=== Activity ===
Please set down every entry again exactly as it stands, without the pictures.

[[ Exercise inputs open ]]

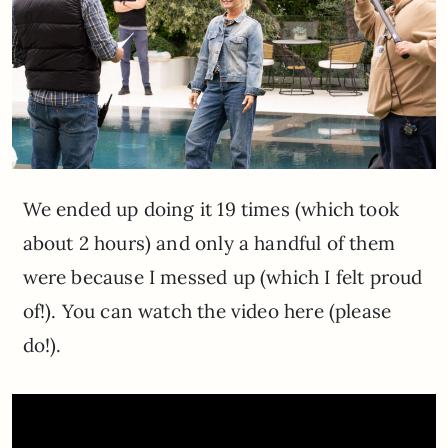
We ended up doing it 19 times (which took
about 2 hours) and only a handful of them
were because I messed up (which I felt proud
of!). You can watch the video here (please
do!).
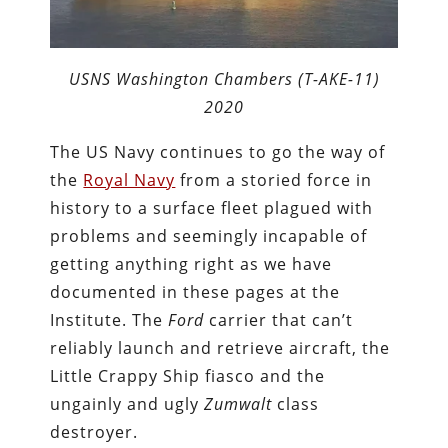
USNS Washington Chambers (T-AKE-11)
2020
The US Navy continues to go the way of
the
Royal Navy
from a storied force in
history to a surface fleet plagued with
problems and seemingly incapable of
getting anything right as we have
documented in these pages at the
Institute. The
Ford
carrier that can’t
reliably launch and retrieve aircraft, the
Little Crappy Ship fiasco and the
ungainly and ugly
Zumwalt
class
destroyer.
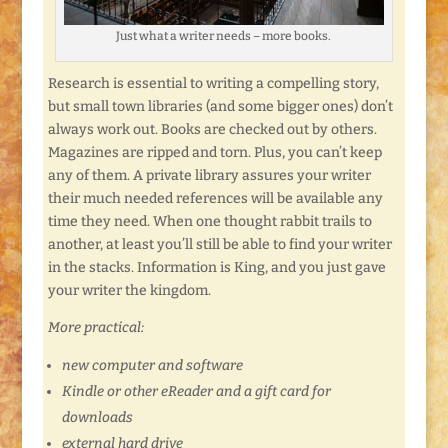
Just what a writer needs – more books.
Research is essential to writing a compelling story,
but small town libraries (and some bigger ones) don’t
always work out. Books are checked out by others.
Magazines are ripped and torn. Plus, you can’t keep
any of them. A private library assures your writer
their much needed references will be available any
time they need. When one thought rabbit trails to
another, at least you’ll still be able to find your writer
in the stacks. Information is King, and you just gave
your writer the kingdom.
More practical:
new computer and software
Kindle or other eReader and a gift card for
downloads
external hard drive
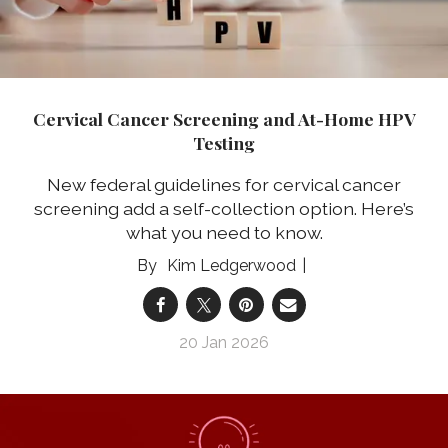
Cervical Cancer Screening and At-Home HPV
Testing
New federal guidelines for cervical cancer
screening add a self-collection option. Here’s
what you need to know.
Kim Ledgerwood
20 Jan 2026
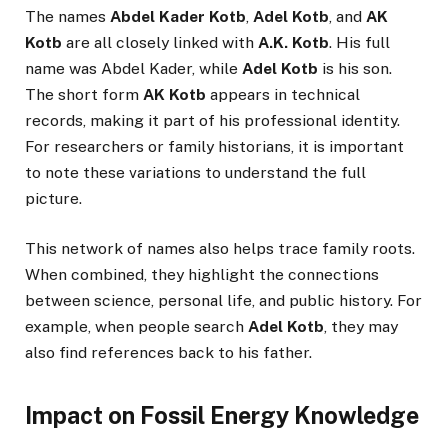
The names
Abdel Kader Kotb
,
Adel Kotb
, and
AK
Kotb
are all closely linked with
A.K. Kotb
. His full
name was Abdel Kader, while
Adel Kotb
is his son.
The short form
AK Kotb
appears in technical
records, making it part of his professional identity.
For researchers or family historians, it is important
to note these variations to understand the full
picture.
This network of names also helps trace family roots.
When combined, they highlight the connections
between science, personal life, and public history. For
example, when people search
Adel Kotb
, they may
also find references back to his father.
Impact on Fossil Energy Knowledge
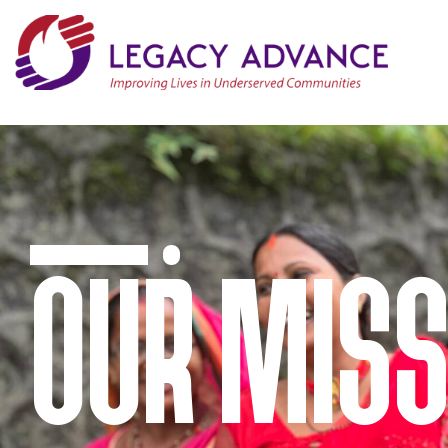
OUR MISS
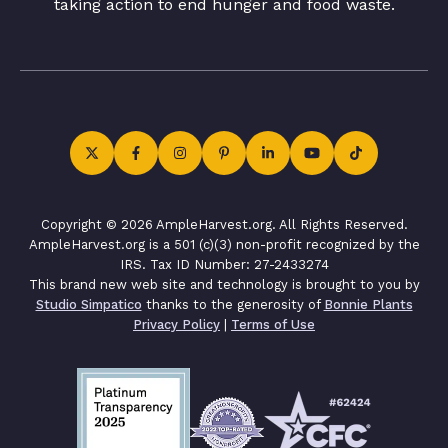
taking action to end hunger and food waste.
Copyright © 2026 AmpleHarvest.org. All Rights Reserved.
AmpleHarvest.org is a 501 (c)(3) non-profit recognized by the
IRS. Tax ID Number: 27-2433274
This brand new web site and technology is brought to you by
Studio Simpatico
thanks to the generosity of
Bonnie Plants
Privacy Policy
|
Terms of Use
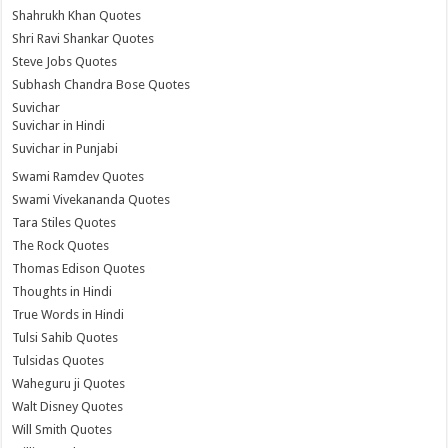
Shahrukh Khan Quotes
Shri Ravi Shankar Quotes
Steve Jobs Quotes
Subhash Chandra Bose Quotes
Suvichar
Suvichar in Hindi
Suvichar in Punjabi
Swami Ramdev Quotes
Swami Vivekananda Quotes
Tara Stiles Quotes
The Rock Quotes
Thomas Edison Quotes
Thoughts in Hindi
True Words in Hindi
Tulsi Sahib Quotes
Tulsidas Quotes
Waheguru ji Quotes
Walt Disney Quotes
Will Smith Quotes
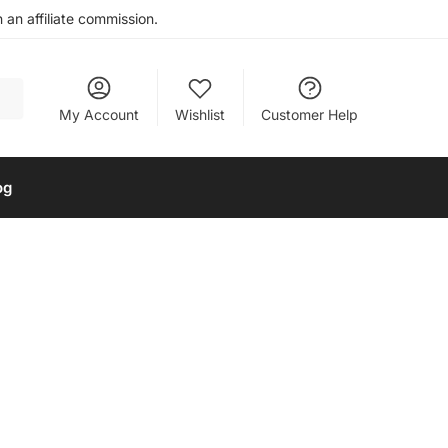
an affiliate commission.
My Account
Wishlist
Customer Help
og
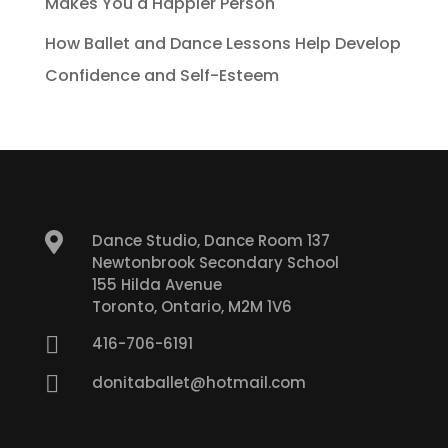
Makes You a Happier Person
How Ballet and Dance Lessons Help Develop
Confidence and Self-Esteem

Dance Studio, Dance Room 137
Newtonbrook Secondary School
155 Hilda Avenue
Toronto, Ontario, M2M 1V6

416-706-6191

donitaballet@hotmail.com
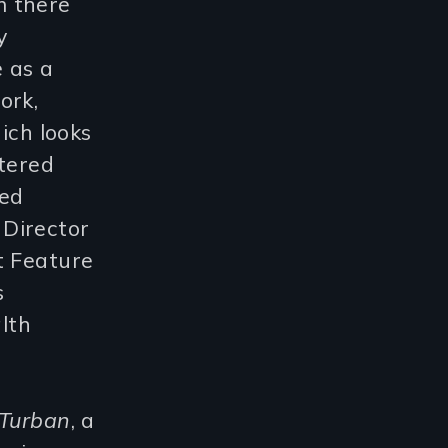
m there
y
 as a
ork,
ich looks
ntered
ted
 Director
t Feature
s
alth
 Turban
, a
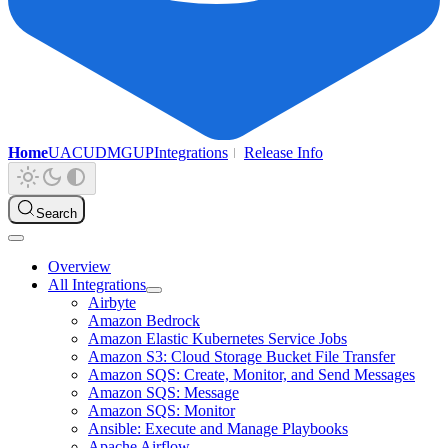
Home
UAC
UDMG
UP
Integrations
Release Info
Search
Overview
All Integrations
Airbyte
Amazon Bedrock
Amazon Elastic Kubernetes Service Jobs
Amazon S3: Cloud Storage Bucket File Transfer
Amazon SQS: Create, Monitor, and Send Messages
Amazon SQS: Message
Amazon SQS: Monitor
Ansible: Execute and Manage Playbooks
Apache Airflow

[[ Exercise inputs closed ]]

=== Answer to this task ===
We ended up doing it 19 times (which took
about 2 hours) and only a handful of them
were because I messed up (which I felt proud
of!). You can watch the video here (please
do!).
USNS Washington Chambers (T-AKE-11)
2020
The US Navy continues to go the way of
the
Royal Navy
from a storied force in
history to a surface fleet plagued with
problems and seemingly incapable of
getting anything right as we have
documented in these pages at the
Institute. The
Ford
carrier that can’t
reliably launch and retrieve aircraft, the
Little Crappy Ship fiasco and the
ungainly and ugly
Zumwalt
class
destroyer.
Just what a writer needs – more books.
Research is essential to writing a compelling story,
but small town libraries (and some bigger ones) don’t
always work out. Books are checked out by others.
Magazines are ripped and torn. Plus, you can’t keep
any of them. A private library assures your writer
their much needed references will be available any
time they need. When one thought rabbit trails to
another, at least you’ll still be able to find your writer
in the stacks. Information is King, and you just gave
your writer the kingdom.
More practical:
new computer and software
Kindle or other eReader and a gift card for
downloads
external hard drive
Cervical Cancer Screening and At-Home HPV
Testing
New federal guidelines for cervical cancer
screening add a self-collection option. Here’s
what you need to know.
Kim Ledgerwood
20 Jan 2026
The names
Abdel Kader Kotb
,
Adel Kotb
, and
AK
Kotb
are all closely linked with
A.K. Kotb
. His full
name was Abdel Kader, while
Adel Kotb
is his son.
The short form
AK Kotb
appears in technical
records, making it part of his professional identity.
For researchers or family historians, it is important
to note these variations to understand the full
picture.
This network of names also helps trace family roots.
When combined, they highlight the connections
between science, personal life, and public history. For
example, when people search
Adel Kotb
, they may
also find references back to his father.
Impact on Fossil Energy Knowledge
OUR MISS
taking action to end hunger and food waste.
Copyright © 2026 AmpleHarvest.org. All Rights Reserved.
AmpleHarvest.org is a 501 (c)(3) non-profit recognized by the
IRS. Tax ID Number: 27-2433274
This brand new web site and technology is brought to you by
Studio Simpatico
thanks to the generosity of
Bonnie Plants
Privacy Policy
|
Terms of Use
Shahrukh Khan Quotes
Shri Ravi Shankar Quotes
Steve Jobs Quotes
Subhash Chandra Bose Quotes
Suvichar
Suvichar in Hindi
Suvichar in Punjabi
Swami Ramdev Quotes
Swami Vivekananda Quotes
Tara Stiles Quotes
The Rock Quotes
Thomas Edison Quotes
Thoughts in Hindi
True Words in Hindi
Tulsi Sahib Quotes
Tulsidas Quotes
Waheguru ji Quotes
Walt Disney Quotes
Will Smith Quotes
an affiliate commission.
My Account
Wishlist
Customer Help
og
Makes You a Happier Person
How Ballet and Dance Lessons Help Develop
Confidence and Self-Esteem

Dance Studio, Dance Room 137
Newtonbrook Secondary School
155 Hilda Avenue
Toronto, Ontario, M2M 1V6

416-706-6191

donitaballet@hotmail.com
m there
y
 as a
ork,
ich looks
ntered
ted
 Director
t Feature
s
alth
 Turban
, a
Home
UAC
UDMG
UP
Integrations
Release Info
Search
Overview
All Integrations
Airbyte
Amazon Bedrock
Amazon Elastic Kubernetes Service Jobs
Amazon S3: Cloud Storage Bucket File Transfer
Amazon SQS: Create, Monitor, and Send Messages
Amazon SQS: Message
Amazon SQS: Monitor
Ansible: Execute and Manage Playbooks
Apache Airflow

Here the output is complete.